1.2Le 28 août 2019, le Comité, agissant par l’intermédiaire de son groupe de travail des communications, a rejeté la demande de mesures provisoires formée par l’auteure.

1.3Le 2 janvier 2020, le Comité, agissant par l’intermédiaire de son groupe de travail des communications, a décidé d’examiner la recevabilité de la communication séparément du fond.

Rappel des faits présentés par l’auteure

2.1L’auteure affirme que le père de L. H. A. N. la harcèle depuis des années et qu’il a négligé l’enfant. Au cours de l’été 2017, quand elle lui a demandé de verser la pension alimentaire, il s’est mis à la menacer et à utiliser la violence physique et psychologique à l’égard de L. H. A. N., y compris, parfois, en jetant ou poussant l’enfant contre le mur. Le père a éloigné l’enfant de sa mère en lui dictant ce qu’il devait dire aux agents de la protection de l’enfance et en le manipulant pour qu’il parle en termes négatifs du domicile de l’auteure. Le père a fait obstruction dans des affaires concernant l’enfant et a manipulé des fonctionnaires en présentant aux services de protection de l’enfance un rapport sur l’auteure dans lequel il formulait des accusations mensongères, attribuant à l’auteure ses propres comportements illicites, notamment les coups qu’il portait à l’enfant et la négligence dont il faisait preuve à son égard. Il faisait aussi en sorte que le taxi scolaire conduise l’enfant à son propre domicile alors que l’auteure avait la garde principale de l’enfant.
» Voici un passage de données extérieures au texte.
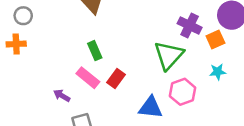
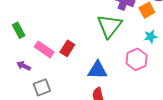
green rectangle: (95, 51) -> (19, 30), moved
pink hexagon: (182, 92) -> (137, 59), moved

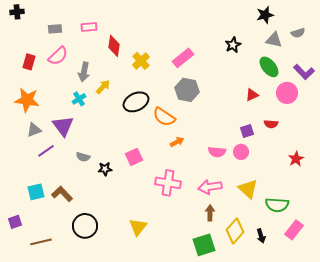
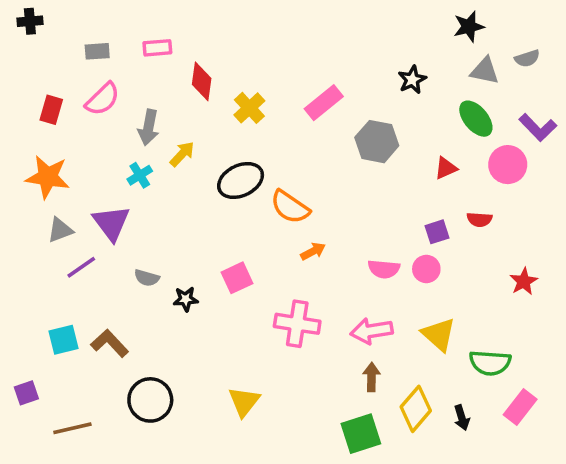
gray hexagon: (187, 90) -> (377, 142), moved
2.2L’auteure affirme que les autorités les ont « attaqués », elle et L. H. A. N, en se fondant sur les déclarations du père, notamment lorsque le tribunal du district de Pirkanmaa, dans sa décision du 29 juin 2019 relative à la garde de l’enfant, a utilisé contre elle un enregistrement concernant le traitement de l’enfant par le père et a conclu que l’enfant ne se sentait pas en sécurité au domicile de l’auteure. Le père a également menacé l’auteure, l’avertissant qu’elle ne devait pas parler des violences familiales qu’elle-même et L. H. A. N. avaient subies. Cependant, les autorités n’ont pas tenu compte de la menace. Il a été permis au père de contrôler la vie de l’auteure et celle de L. H. A. N, y compris en confisquant le passeport de l’enfant pour l’empêcher de partir en voyage avec sa mère. Par ailleurs, le 14 novembre 2017, le tribunal du district de Pirkanmaa a ordonné au père de verser une pension alimentaire pour l’enfant, ce qu’il a refusé de faire. Le père a également refusé de payer les médicaments de l’enfant et sa part des frais d’accueil périscolaire.
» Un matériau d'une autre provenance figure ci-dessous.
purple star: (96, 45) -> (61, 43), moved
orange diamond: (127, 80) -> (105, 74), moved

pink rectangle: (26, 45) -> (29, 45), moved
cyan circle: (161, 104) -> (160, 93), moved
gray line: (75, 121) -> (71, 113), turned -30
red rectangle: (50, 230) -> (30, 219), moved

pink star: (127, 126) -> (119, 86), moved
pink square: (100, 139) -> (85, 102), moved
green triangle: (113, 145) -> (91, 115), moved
2.3L’auteure affirme qu’un travailleur social l’a accusée à tort de battre l’enfant. De même, un agent des service sociaux d’urgence, qu’elle avait appelé au sujet du père en février 2018, a établi un rapport qui mettait en cause l’auteure au lieu du père.
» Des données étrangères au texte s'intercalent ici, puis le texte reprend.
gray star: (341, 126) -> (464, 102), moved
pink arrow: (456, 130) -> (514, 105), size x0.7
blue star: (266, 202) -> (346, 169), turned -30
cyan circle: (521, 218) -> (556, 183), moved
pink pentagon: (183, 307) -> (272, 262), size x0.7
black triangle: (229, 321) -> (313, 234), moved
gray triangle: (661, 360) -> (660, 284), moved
2.4L’auteure a demandé la garde exclusive au début de l’année 2018, car la violence du père envers l’enfant avait atteint un niveau inacceptable ; l’auteure avait vu des ecchymoses sur l’enfant. Elle affirme que la procédure relative à la garde de l’enfant était « en deçà de toute norme », parce que les propos diffamatoires du père à son égard ont été présentés comme « correspondant à la réalité », et qu’un travailleur social acquis à la cause du père a laissé entendre qu’elle avait imaginé les violences. L’auteure dit que, se fondant sur les mensonges du père et sur une interprétation erronée des souhaits de l’enfant, le tribunal du district de Pirkanmaa a décidé que l’enfant devait résider avec son père. L’avocat de l’auteure a estimé que les autorités de l’État partie avaient accordé une importance excessive aux souhaits de l’enfant dans leurs décisions et jugements et que le tribunal du district n’avait pas prêté suffisamment d’attention aux preuves de la bonne relation que l’enfant avait avec l’auteure ni au fait que le père manipulait l’enfant pour qu’il exprime des souhaits en sa faveur. Compte tenu de ces erreurs et de ce que les travailleurs sociaux avaient écrit à son sujet, l’auteure a refusé de se rendre aux rencontres supervisées.

2.5L’auteure affirme que L. H. A. N. a été « contraint » de résider avec son père à partir de mars 2018. L. H. A. N. a dit à sa mère que son père et sa belle-mère l’avaient convaincu qu’il devait vivre avec eux. L’auteure a appelé les services de protection sociale et la police quand le père n’a pas ramené l’enfant lorsqu’il était censé le faire, mais elle n’a reçu aucune assistance. Elle affirme également qu’une audition a été organisée au printemps 2018 pour interroger l’enfant sur des coups qu’elle lui aurait portés. Elle soutient que l’audition n’était pas dans l’intérêt supérieur de l’enfant. L’enfant a rendu visite à l’auteure à plusieurs reprises au cours de l’été 2018, même si le père l’avait un jour suivi et arrêté et « essayait de répandre des rumeurs ».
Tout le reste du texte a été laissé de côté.